Le patrimoine génétique du duo parental explique l’apparition du Gwada négatif: « le groupe est hérité de son père et de sa mère », qui avaient chacun « le gène muté ». Comme leurs enfants, les frères et sœurs de la patiente portaient probablement un seul allèle et ne présentaient pas ce groupe, qui se déclare « avec les deux gènes identiques ».
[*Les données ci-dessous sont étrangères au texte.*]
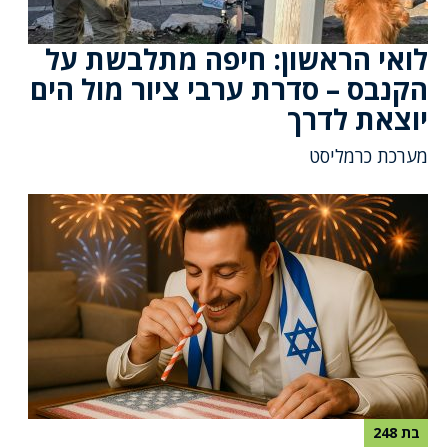
לואי הראשון: חיפה מתלבשת על
הקנבס – סדרת ערבי ציור מול הים
יוצאת לדרך
מערכת כרמליסט
בת 248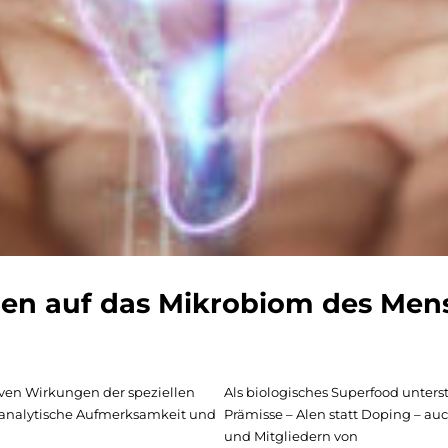
Alen auf das Mikrobiom des Me
ven Wirkungen der speziellen
Als biologisches Superfood unter
e analytische Aufmerksamkeit und
Prämisse – Alen statt Doping – au
und Mitgliedern von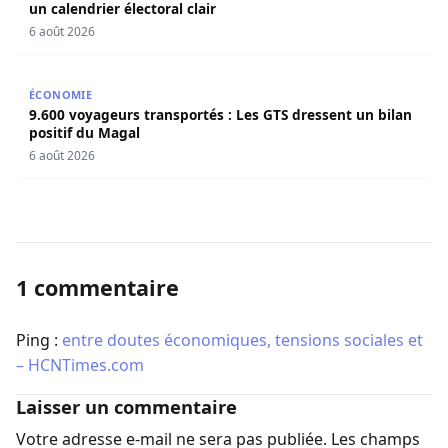
un calendrier électoral clair
6 août 2026
9.600 voyageurs transportés : Les GTS dressent un bilan 
ÉCONOMIE
9.600 voyageurs transportés : Les GTS dressent un bilan
positif du Magal
6 août 2026
1 commentaire
Ping :
entre doutes économiques, tensions sociales et
– HCNTimes.com
Laisser un commentaire
Votre adresse e-mail ne sera pas publiée.
Les champs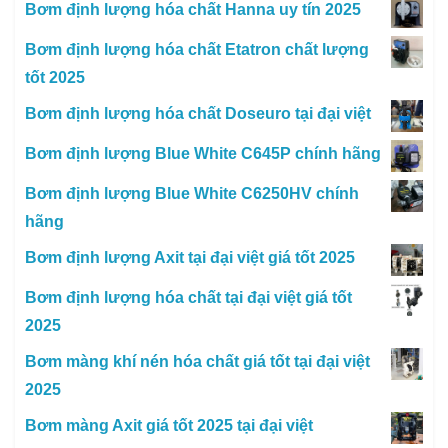
Bơm định lượng hóa chất Hanna uy tín 2025
Bơm định lượng hóa chất Etatron chất lượng
tốt 2025
Bơm định lượng hóa chất Doseuro tại đại việt
Bơm định lượng Blue White C645P chính hãng
Bơm định lượng Blue White C6250HV chính
hãng
Bơm định lượng Axit tại đại việt giá tốt 2025
Bơm định lượng hóa chất tại đại việt giá tốt
2025
Bơm màng khí nén hóa chất giá tốt tại đại việt
2025
Bơm màng Axit giá tốt 2025 tại đại việt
Le nom Gwada négatif a été choisi en référence aux origines de la patiente et « sonne bien dans toutes les langues ». Le contexte historique rappelle que le système ABO a été découvert au début des années 1900, soulignant l’évolution des connaissances sur les groupes sanguins et les enjeux de transfusion.
Révélation officielle et réactions
« L’EFS vient de découvrir le 48e système de groupes sanguins au monde ! » a annoncé l’agence, précisant que la découverte a été officialisée début juin à Milan par l’ISBT. Cette proclamation a été relayée sur LinkedIn par l’EFS.
Dans le cadre de ces échanges, Thierry Peyrard, pharmacien biologiste médical et responsable de l’EFS pour la qualité et la sécurité des produits sanguins, souligne que « cette découverte a été officiellement reconnue début juin à Milan par la Société internationale de transfusion sanguine (ISBT) ». Il ajoute que « elle est la seule personne au monde qui est compatible avec elle-même ». Le nom Gwada négatif résonne notamment par ses origines, « et sonne bien dans toutes les langues ».
Impact sur les soins et perspectives
Cette découverte illustre l’importance croissante des groupes sanguins rares et leur impact sur les soins transfusionnels. Elle ouvre des perspectives pour adapter les traitements et les transfusions des patients nécessitant des profils très spécifiques.
- Le groupe Gwada négatif est hérité des deux parents qui portaient chacun le gène muté, et les frères et sœurs de la patiente présentent généralement un seul allèle sans développer ce groupe.
- Découvrir de nouveaux groupes sanguins permet d’améliorer le niveau de soins pour les patients rares et renforce les recherches en génétique des groupes sanguins.
- La patiente demeure, selon les experts, la seule personne au monde compatible avec elle-même, soulignant l’unicité et les défis potentiels dans les approches transfusionnelles futures.